А Чуя Альдо почему-то любит, и Чуй часто ходил с караванами Махмуда, которые водил Альдо. Они — близкие родственники, пятиюродные братья, что было важно для обоих. Но у Альдо есть и другие близкие родственники, а с караванами ходит Чуй. И Чуй знает, почему. Он знает, что надо Альдо от Чуя.
— Мы не знаем, что нас ожидает дома… — голос Чуя прозвучал напряженно, — может быть, лучше уходить вместе со всеми, на север.

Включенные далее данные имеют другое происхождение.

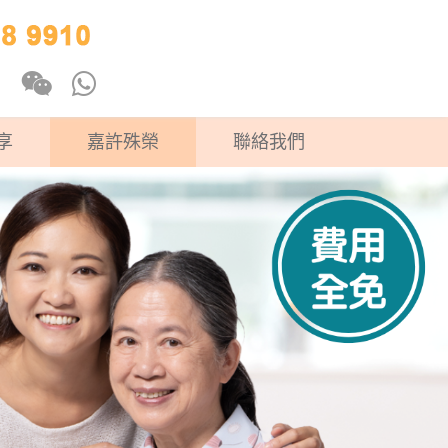
享
嘉許殊榮
聯絡我們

Оба они, Альдо и Чуй, знали, что где-то далеко на юге двигалась грозная армия. 90 тысяч всадников ведет с собой Титуха, страшный полководец Хубилая. Если Махмуд говорит правду, Титухе велено потопить «в крови и в воде» всех, кто будет сопротивляться, «согнуть их шеи под колено победителя и привести к полной покорности».[11] Если даже Махмуд преувеличил, армия точно идет; караван на север вышел за три дня до того, как армия кагана выступила навстречу Титухе. В любом случае это конец. Сенебат прав — уже ничто и никогда не будет в стране Хягас таким же, каким было до нашествия.
Удар монгольского кулака не мог не рухнуть на страну — вопрос оставался только в сроках. Зимой 1292 года Титуха, полководец Хубилая, был в Каракоруме и получил приказ «овладеть кыргызами». Удар обрушился.
Ранней весной 1293 года, в начале марта, Титуха перешел Саянский Проход по льду Кема, и ударил по кыргызам. Титуха шел на Орду-Балык, чтобы сразу захватить столицу мятежной провинции.
Таковы были события, которых не мог не знать ни один житель страны Хягас, и все это превосходно знали братья… Никак не могли бы не знать.
— Слушайте, жители! Не говорите потом, что не слышали! — гнусаво прокричал вдруг Альдо, подражая глашатаям кагана. — Сам каган даже не смог защитить Орду-Балыка, а ты думаешь спрятаться на севере!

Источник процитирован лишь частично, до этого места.